TaLTP2.128 is an ortholog of qLTG3-1

LTP has a common motif, 8CM, on the C-terminus, whereas the N-terminal side is more varied. The N-terminal region of the putative TaLTP2.128 amino acid sequence has similarity to that of rice OsHyPRP5 gene, which is a synonym of qLTG3-1, known as a factor that controls low-temperature germinability in rice (Fujino et al. 2008). OsHyPRP3, 4, and 5 were tandemly located on chromosome 3 spanning about 2 and 8 kb intervals. That finding might indicate that these genes were triplicated, but that the temporal and special gene expressions of these genes varied, i.e. root (OsHyPRP3), root and germinating seed (OsHyPRP4), and specifically expression in germinating seed (OsHyPRP5) (Fujino et al. 2014). These findings indicate that the LTP-B, TaLTP2.128, might also play a role in controlling seed germination in wheat similar to OsHyPRP5. The function might be determined by the N-terminal motif (Fig. 6b).

qLTG3-1 locates on rice chromosome 3, which has synteny with wheat chromosome 4, supporting the possibility that these genes are orthologous. Because qLTG3-1 promotes grain germination at low temperatures (Fujino et al. 2008), the expression of wheat TaLTP2.128 might also be temperature-dependent.
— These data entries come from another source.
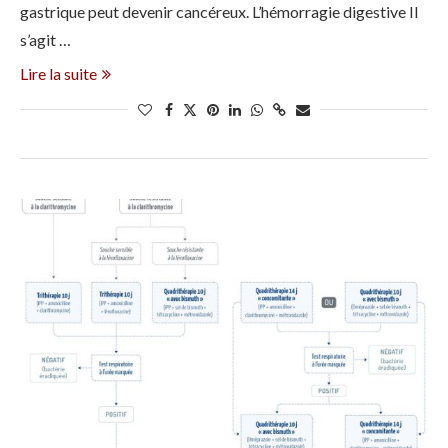
gastrique peut devenir cancéreux. L’hémorragie digestive Il
s’agit …
Lire la suite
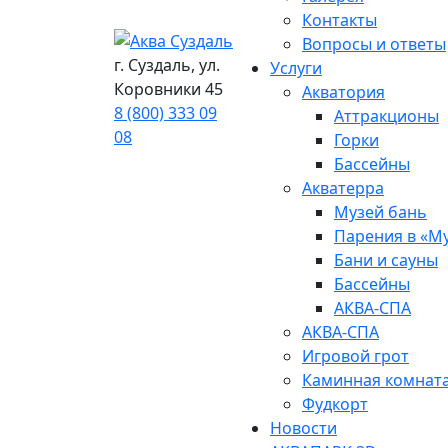
Контакты
Вопросы и ответы
г. Суздаль, ул.
Услуги
Коровники 45
Акватория
8 (800) 333 09
Аттракционы
08
Горки
Бассейны
Акватерра
Музей бань
Парения в «М
Бани и сауны
Бассейны
АКВА-СПА
АКВА-СПА
Игровой грот
Каминная комнат
Фудкорт
Новости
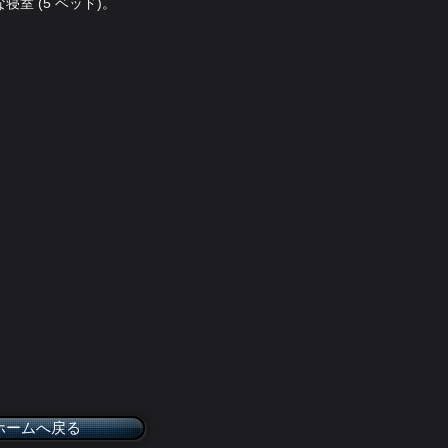
室 (5 ベッド)。
ホームへ戻る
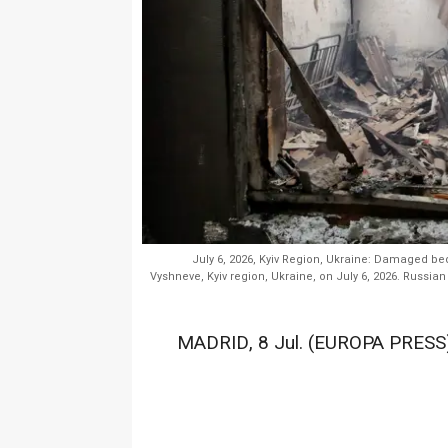
July 6, 2026, Kyiv Region, Ukraine: Damaged be
Vyshneve, Kyiv region, Ukraine, on July 6, 2026. Russia
MADRID, 8 Jul. (EUROPA PRESS)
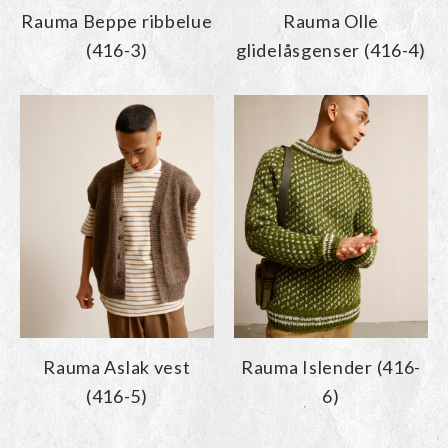
Rauma Beppe ribbelue
Rauma Olle
(416-3)
glidelåsgenser (416-4)
Rauma Aslak vest
Rauma Islender (416-
(416-5)
6)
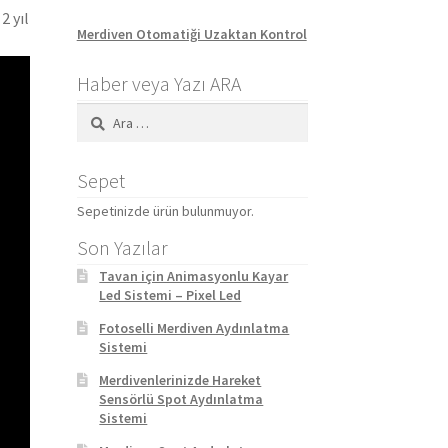
2 yıl
Merdiven Otomatiği Uzaktan Kontrol
Haber veya Yazı ARA
Arama:
Sepet
Sepetinizde ürün bulunmuyor.
Son Yazılar
Tavan için Animasyonlu Kayar
Led Sistemi – Pixel Led
Fotoselli Merdiven Aydınlatma
Sistemi
Merdivenlerinizde Hareket
Sensörlü Spot Aydınlatma
Sistemi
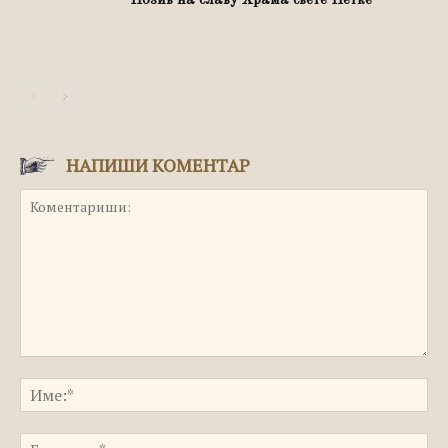
Позив на славу Храма свете Петке
НАПИШИ КОМЕНТАР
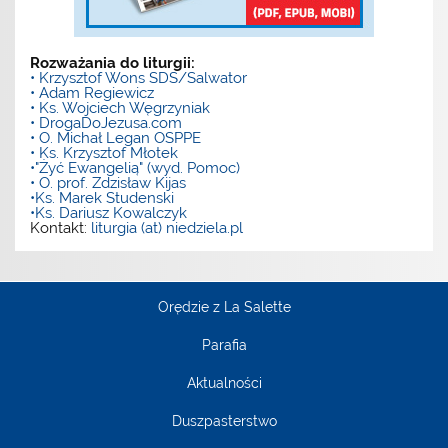
Rozważania do liturgii:
• Krzysztof Wons SDS/Salwator
• Adam Regiewicz
• Ks. Wojciech Węgrzyniak
• DrogaDoJezusa.com
• O. Michał Legan OSPPE
• Ks. Krzysztof Młotek
•"Żyć Ewangelią" (wyd. Pomoc)
• O. prof. Zdzisław Kijas
•Ks. Marek Studenski
•Ks. Dariusz Kowalczyk
Kontakt:
liturgia (at) niedziela.pl
Orędzie z La Salette
Parafia
Aktualności
Duszpasterstwo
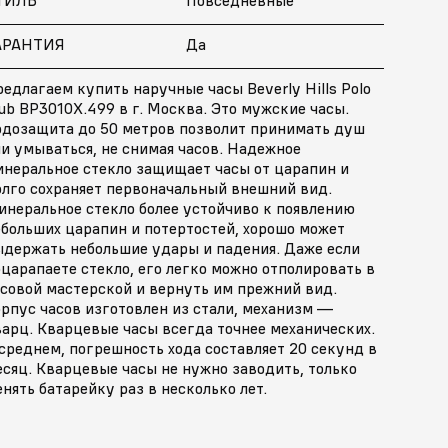
АРАНТИЯ
Да
едлагаем купить наручные часы Beverly Hills Polo
ub BP3010X.499 в г. Москва. Это мужские часы.
одозащита до 50 метров позволит принимать душ
и умываться, не снимая часов. Надежное
инеральное стекло защищает часы от царапин и
олго сохраняет первоначальный внешний вид.
инеральное стекло более устойчиво к появлению
ебольших царапин и потертостей, хорошо может
ыдержать небольшие удары и падения. Даже если
царапаете стекло, его легко можно отполировать в
асовой мастерской и вернуть им прежний вид.
рпус часов изготовлен из стали, механизм —
арц. Кварцевые часы всегда точнее механических.
среднем, погрешность хода составляет 20 секунд в
сяц. Кварцевые часы не нужно заводить, только
нять батарейку раз в несколько лет.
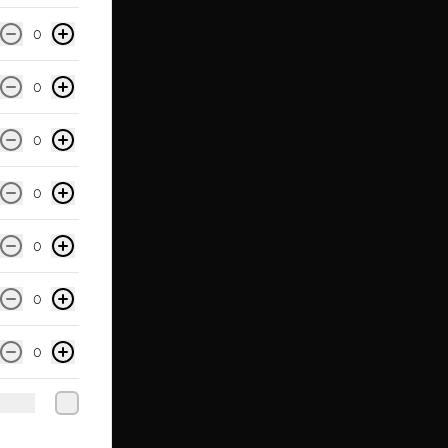
0
0
0
0
0
0
0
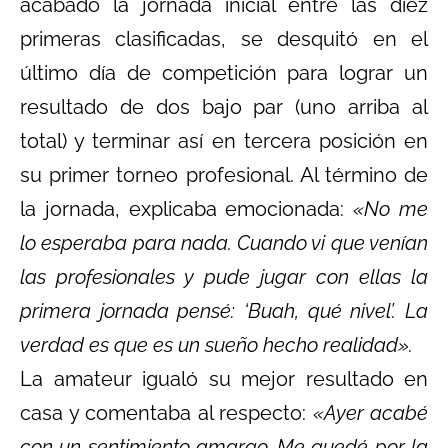
acabado la jornada inicial entre las diez
primeras clasificadas, se desquitó en el
último día de competición para lograr un
resultado de dos bajo par (uno arriba al
total) y terminar así en tercera posición en
su primer torneo profesional. Al término de
la jornada, explicaba emocionada:
«No me
lo esperaba para nada. Cuando vi que venían
las profesionales y pude jugar con ellas la
primera jornada pensé: ‘Buah, qué nivel’. La
verdad es que es un sueño hecho realidad».
La amateur igualó su mejor resultado en
casa y comentaba al respecto:
«Ayer acabé
con un sentimiento amargo. Me quedé por la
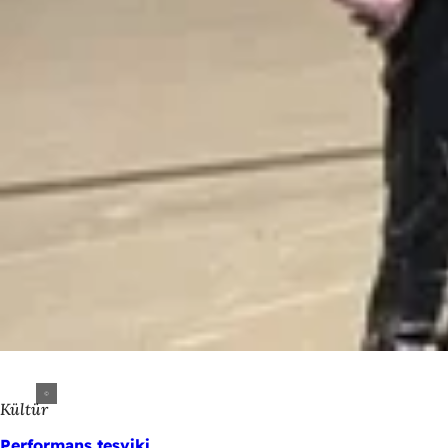
Kültür
Performans teşviki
It is particularly interesting that Yazdanpanah et al. (2017) reported that Arabidopsis AT2G45180, a member of nsLTP, was found by microarray analysis using freshly harvested (dormant) and after-ripened (non-dormant) seeds and the AT2G45180 expressed higher in non-dormant seeds. Figure S8 presents a comparison of the putative amino acid sequence of AT2G45180 with that of TaLTP2.128, revealing that some residues at the N-terminal regions were common, which are also found in qLTG3-1 of rice. The findings suggest that this gene of Arabidopsis might have a similar function in rice and wheat.
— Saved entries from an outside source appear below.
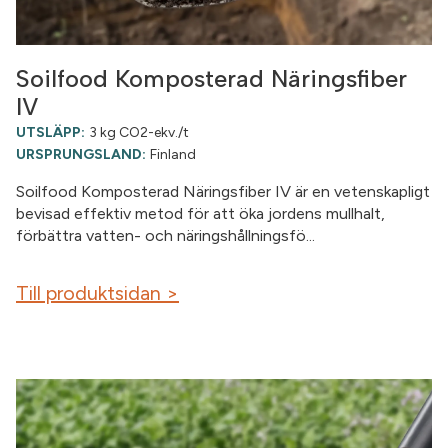
Soilfood Komposterad Näringsfiber
IV
UTSLÄPP:
3 kg CO2-ekv./t
URSPRUNGSLAND:
Finland
Soilfood Komposterad Näringsfiber IV är en vetenskapligt
bevisad effektiv metod för att öka jordens mullhalt,
förbättra vatten- och näringshållningsfö...
Till produktsidan >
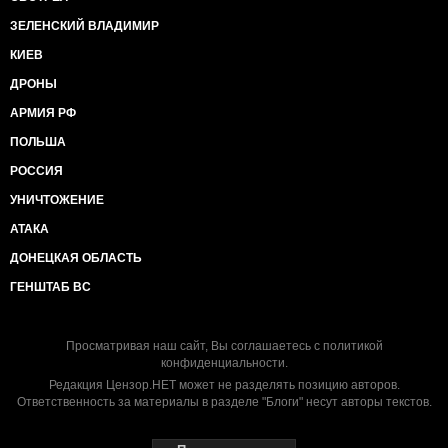
ЗЕЛЕНСКИЙ ВЛАДИМИР
КИЕВ
ДРОНЫ
АРМИЯ РФ
ПОЛЬША
РОССИЯ
УНИЧТОЖЕНИЕ
АТАКА
ДОНЕЦКАЯ ОБЛАСТЬ
ГЕНШТАБ ВС
Просматривая наш сайт, Вы соглашаетесь с
политикой
конфиденциальности
.
Редакция Цензор.НЕТ может не разделять позицию авторов.
Ответственность за материалы в разделе "Блоги" несут авторы текстов.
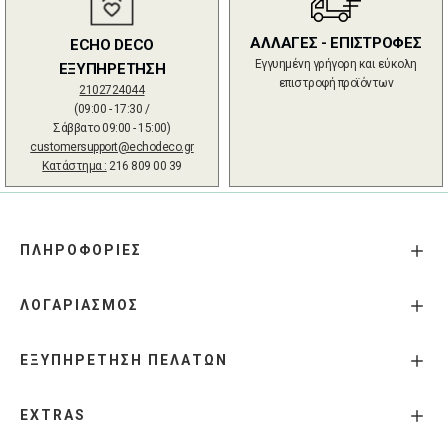
ΑΛΛΑΓΕΣ - ΕΠΙΣΤΡΟΦΕΣ
ECHO DECO
Εγγυημένη γρήγορη και εύκολη
ΕΞΥΠΗΡΕΤΗΣΗ
επιστροφή προϊόντων
2102724044
(09:00 - 17:30 /
Σάββατο 09:00 - 15:00)
customersupport@echodeco.gr
Κατάστημα :
216 809 00 39
ΠΛΗΡΟΦΟΡΙΕΣ
ΛΟΓΑΡΙΑΣΜΟΣ
ΕΞΥΠΗΡΕΤΗΣΗ ΠΕΛΑΤΩΝ
EXTRAS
Both rice and Arabidopsis have 13 genes of type-2 nsLTP genes, but there are 274 genes of type-2 nsLTPs in wheat (Kouidri et al. 2018). This redundancy suggests that other nsLTPs might also be associated with grain dormancy. Fujino et al. (2014) reported collinearity of chromosomal regions around qLTG3-1 and its orthologous genes as conserved among rice, Brachypodium, sorghum, and maize. They also discussed that structural changes i.e., deletion, insertion and duplication in this area were thought to be useful for analyzing evolution and diversity. The redundancy of wheat nsLTPs is expected to be useful in this study as well.
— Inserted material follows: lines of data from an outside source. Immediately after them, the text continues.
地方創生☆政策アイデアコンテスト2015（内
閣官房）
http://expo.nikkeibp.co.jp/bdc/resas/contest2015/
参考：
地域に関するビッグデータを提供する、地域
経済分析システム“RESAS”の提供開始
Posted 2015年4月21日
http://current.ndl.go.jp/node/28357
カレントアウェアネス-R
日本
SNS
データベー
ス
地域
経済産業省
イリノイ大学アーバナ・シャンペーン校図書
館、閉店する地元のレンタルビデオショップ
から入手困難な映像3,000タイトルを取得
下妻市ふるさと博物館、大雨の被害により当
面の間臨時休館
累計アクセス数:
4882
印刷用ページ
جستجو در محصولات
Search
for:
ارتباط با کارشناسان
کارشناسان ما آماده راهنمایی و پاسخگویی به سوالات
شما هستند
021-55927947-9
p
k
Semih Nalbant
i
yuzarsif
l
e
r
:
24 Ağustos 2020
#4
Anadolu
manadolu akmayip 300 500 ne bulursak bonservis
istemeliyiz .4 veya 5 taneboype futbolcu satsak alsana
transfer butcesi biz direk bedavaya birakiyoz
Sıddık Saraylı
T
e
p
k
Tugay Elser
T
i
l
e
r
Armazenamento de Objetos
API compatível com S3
Interconnections between grain color, TaLTP2.128, and dormancy

As mentioned above, ABA sensitivity is thought to vary with grain color. We used grains of 30 DAP and treated them with water or ABA solution to search for differentially expressed genes. Although no differences were found between lines, several peroxidase genes were down-regulated by ABA treatment in both lines (data not shown). This result may suggest that ROS is occurred in imbibed grains. The grain pigment accumulated in wheat testa is proanthocyanidins which are composed of (+)-catechin mainly, and both (+)-catechin and proanthocyanidins have been known as antioxidant. Miyamoto and Everson (1958) also showed that catechins have an inhibitory effect on wheat germination. Additionally, it was reported that reactive oxygen species (ROS) act as dormancy-breaking substances in grain germination in wheat and barley (Ishibashi et al. 2012, 2008), and it is possible that grain pigments may have an effect on removing ROS leading to inhibit germination. ABA might promote to delete ROS for inhibition of germination.

A lipid transfer protein gene was found to be an up-regulated gene in white-grained line in both ABA and water treatments, and identified as TaLTP2.128 according to an earlier report (Kouidri et al. 2018). R-1 not only regulated grain color but also modified the expression of TaLTP2.128 in imbibed grains. Furthermore, TaLTP2.128 showed high expression levels in other white-grained mutant lines, increasing with the duration of water absorption (Fig. 7). A similar expression pattern was also observed in non-dormant mutant RSD32, irrespective of grain color. TaLTP2.128 might be indirectly regulated by the R-1 gene through the modification of dormancy level. In addition, the expression of TaLTP2.128 was detected before germination, suggesting that TaLTP2.128 might act as a trigger of a transition from the dormancy stage to the germination stage.